TASK BRIEF |
Starting with the first line of the data below, copy each line up to and including the one containing "подъезды и ровно за этим занятием и был". Pictures stay out.

START RECORDS FOR PROCESSING

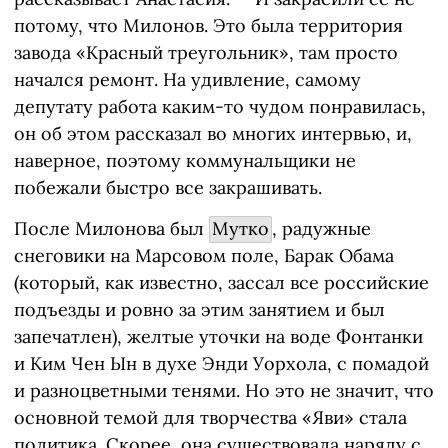
потому, что Милонов. Это была территория
завода «Красный треугольник», там просто
начался ремонт. На удивление, самому
депутату работа каким-то чудом понравилась,
он об этом рассказал во многих интервью, и,
наверное, поэтому коммунальщики не
побежали быстро все закрашивать.
После Милонова был
Мутко
, радужные
снеговики на Марсовом поле, Барак Обама
(который, как известно, зассал все российские
подъезды и ровно за этим занятием и был
запечатлен), желтые уточки на воде Фонтанки
и Ким Чен Ын в духе Энди Уорхола, с помадой
и разноцветными тенями. Но это не значит, что
основной темой для творчества «Яви» стала
политика. Скорее, она существовала наряду с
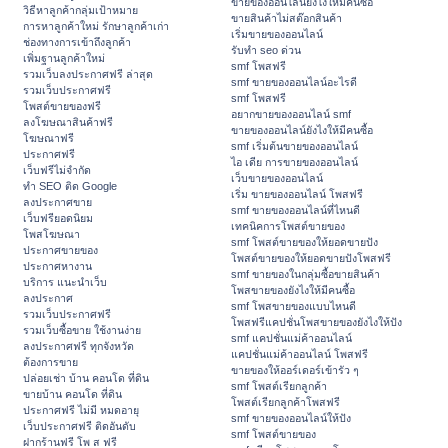
ขายของออนไลน์ยังไงให้มีคนซื้อ
วิธีหาลูกค้ากลุ่มเป้าหมาย
ขายสินค้าไม่สต๊อกสินค้า
การหาลูกค้าใหม่ รักษาลูกค้าเก่า
เริ่มขายของออนไลน์
ช่องทางการเข้าถึงลูกค้า
รับทำ seo ด่วน
เพิ่มฐานลูกค้าใหม่
smf โพสฟรี
รวมเว็บลงประกาศฟรี ล่าสุด
smf ขายของออนไลน์อะไรดี
รวมเว็บประกาศฟรี
smf โพสฟรี
โพสต์ขายของฟรี
อยากขายของออนไลน์ smf
ลงโฆษณาสินค้าฟรี
ขายของออนไลน์ยังไงให้มีคนซื้อ
โฆษณาฟรี
smf เริ่มต้นขายของออนไลน์
ประกาศฟรี
ไอ เดีย การขายของออนไลน์
เว็บฟรีไม่จำกัด
เว็บขายของออนไลน์
ทำ SEO ติด Google
เริ่ม ขายของออนไลน์ โพสฟรี
ลงประกาศขาย
smf ขายของออนไลน์ที่ไหนดี
เว็บฟรียอดนิยม
เทคนิคการโพสต์ขายของ
โพสโฆษณา
smf โพสต์ขายของให้ยอดขายปัง
ประกาศขายของ
โพสต์ขายของให้ยอดขายปังโพสฟรี
ประกาศหางาน
smf ขายของในกลุ่มซื้อขายสินค้า
บริการ แนะนำเว็บ
โพสขายของยังไงให้มีคนซื้อ
ลงประกาศ
smf โพสขายของแบบไหนดี
รวมเว็บประกาศฟรี
โพสฟรีแคปชั่นโพสขายของยังไงให้ปัง
รวมเว็บซื้อขาย ใช้งานง่าย
smf แคปชั่นแม่ค้าออนไลน์
ลงประกาศฟรี ทุกจังหวัด
แคปชั่นแม่ค้าออนไลน์ โพสฟรี
ต้องการขาย
ขายของให้ออร์เดอร์เข้ารัว ๆ
ปล่อยเช่า บ้าน คอนโด ที่ดิน
smf โพสต์เรียกลูกค้า
ขายบ้าน คอนโด ที่ดิน
โพสต์เรียกลูกค้าโพสฟรี
ประกาศฟรี ไม่มี หมดอายุ
smf ขายของออนไลน์ให้ปัง
เว็บประกาศฟรี ติดอันดับ
smf โพสต์ขายของ
ฝากร้านฟรี โพ ส ฟรี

END RECORDS FOR PROCESSING

REPLY TO THE EXERCISE |
потому, что Милонов. Это была территория
завода «Красный треугольник», там просто
начался ремонт. На удивление, самому
депутату работа каким-то чудом понравилась,
он об этом рассказал во многих интервью, и,
наверное, поэтому коммунальщики не
побежали быстро все закрашивать.
После Милонова был
Мутко
, радужные
снеговики на Марсовом поле, Барак Обама
(который, как известно, зассал все российские
подъезды и ровно за этим занятием и был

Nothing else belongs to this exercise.